-- Assignment --
Give back exactly the lines of the data below, starting with the line that has "In esclusiva online" and going on through the line that has "berg och sanddyner till gröna dalar o".

== Given data ==

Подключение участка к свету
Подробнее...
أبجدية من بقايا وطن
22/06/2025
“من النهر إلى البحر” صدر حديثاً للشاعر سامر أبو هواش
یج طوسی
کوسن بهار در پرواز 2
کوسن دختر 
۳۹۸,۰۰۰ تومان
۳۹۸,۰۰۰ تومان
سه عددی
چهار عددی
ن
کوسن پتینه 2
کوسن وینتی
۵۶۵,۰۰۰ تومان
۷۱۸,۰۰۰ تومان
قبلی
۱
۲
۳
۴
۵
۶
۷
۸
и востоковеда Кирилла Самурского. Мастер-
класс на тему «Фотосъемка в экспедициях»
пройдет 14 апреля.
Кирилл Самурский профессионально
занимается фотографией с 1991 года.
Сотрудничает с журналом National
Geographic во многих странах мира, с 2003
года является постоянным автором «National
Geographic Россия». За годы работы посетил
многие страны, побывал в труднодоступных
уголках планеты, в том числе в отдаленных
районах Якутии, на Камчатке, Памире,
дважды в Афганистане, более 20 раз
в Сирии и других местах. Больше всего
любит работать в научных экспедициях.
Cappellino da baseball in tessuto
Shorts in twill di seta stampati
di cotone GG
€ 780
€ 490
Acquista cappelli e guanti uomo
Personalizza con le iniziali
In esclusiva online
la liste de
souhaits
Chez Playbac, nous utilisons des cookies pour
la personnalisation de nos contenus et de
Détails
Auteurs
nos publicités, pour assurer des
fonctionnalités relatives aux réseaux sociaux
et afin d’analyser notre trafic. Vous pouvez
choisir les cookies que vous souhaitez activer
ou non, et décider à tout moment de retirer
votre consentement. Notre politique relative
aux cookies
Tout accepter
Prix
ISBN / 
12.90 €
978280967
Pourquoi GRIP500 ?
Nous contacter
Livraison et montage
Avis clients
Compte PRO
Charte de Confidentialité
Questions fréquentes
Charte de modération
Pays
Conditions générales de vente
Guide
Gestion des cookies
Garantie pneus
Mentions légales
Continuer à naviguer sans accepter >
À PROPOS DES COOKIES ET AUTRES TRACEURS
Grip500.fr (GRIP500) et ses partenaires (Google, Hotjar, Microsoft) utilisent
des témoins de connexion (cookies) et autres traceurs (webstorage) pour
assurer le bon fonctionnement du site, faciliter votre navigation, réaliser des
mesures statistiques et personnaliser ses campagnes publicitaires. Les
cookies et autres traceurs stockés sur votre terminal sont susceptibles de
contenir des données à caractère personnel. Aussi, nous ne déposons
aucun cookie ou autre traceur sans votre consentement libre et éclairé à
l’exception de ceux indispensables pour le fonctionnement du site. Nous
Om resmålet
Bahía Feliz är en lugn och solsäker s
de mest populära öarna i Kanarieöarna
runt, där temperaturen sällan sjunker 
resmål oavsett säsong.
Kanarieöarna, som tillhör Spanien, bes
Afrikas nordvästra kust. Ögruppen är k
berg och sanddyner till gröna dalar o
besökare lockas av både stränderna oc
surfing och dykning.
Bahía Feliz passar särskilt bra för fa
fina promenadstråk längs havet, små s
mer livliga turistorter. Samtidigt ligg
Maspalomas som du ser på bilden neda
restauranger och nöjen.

===

-- Your response --
In esclusiva online
la liste de
souhaits
Chez Playbac, nous utilisons des cookies pour
la personnalisation de nos contenus et de
Détails
Auteurs
nos publicités, pour assurer des
fonctionnalités relatives aux réseaux sociaux
et afin d’analyser notre trafic. Vous pouvez
choisir les cookies que vous souhaitez activer
ou non, et décider à tout moment de retirer
votre consentement. Notre politique relative
aux cookies
Tout accepter
Prix
ISBN / 
12.90 €
978280967
Pourquoi GRIP500 ?
Nous contacter
Livraison et montage
Avis clients
Compte PRO
Charte de Confidentialité
Questions fréquentes
Charte de modération
Pays
Conditions générales de vente
Guide
Gestion des cookies
Garantie pneus
Mentions légales
Continuer à naviguer sans accepter >
À PROPOS DES COOKIES ET AUTRES TRACEURS
Grip500.fr (GRIP500) et ses partenaires (Google, Hotjar, Microsoft) utilisent
des témoins de connexion (cookies) et autres traceurs (webstorage) pour
assurer le bon fonctionnement du site, faciliter votre navigation, réaliser des
mesures statistiques et personnaliser ses campagnes publicitaires. Les
cookies et autres traceurs stockés sur votre terminal sont susceptibles de
contenir des données à caractère personnel. Aussi, nous ne déposons
aucun cookie ou autre traceur sans votre consentement libre et éclairé à
l’exception de ceux indispensables pour le fonctionnement du site. Nous
Om resmålet
Bahía Feliz är en lugn och solsäker s
de mest populära öarna i Kanarieöarna
runt, där temperaturen sällan sjunker 
resmål oavsett säsong.
Kanarieöarna, som tillhör Spanien, bes
Afrikas nordvästra kust. Ögruppen är k
berg och sanddyner till gröna dalar o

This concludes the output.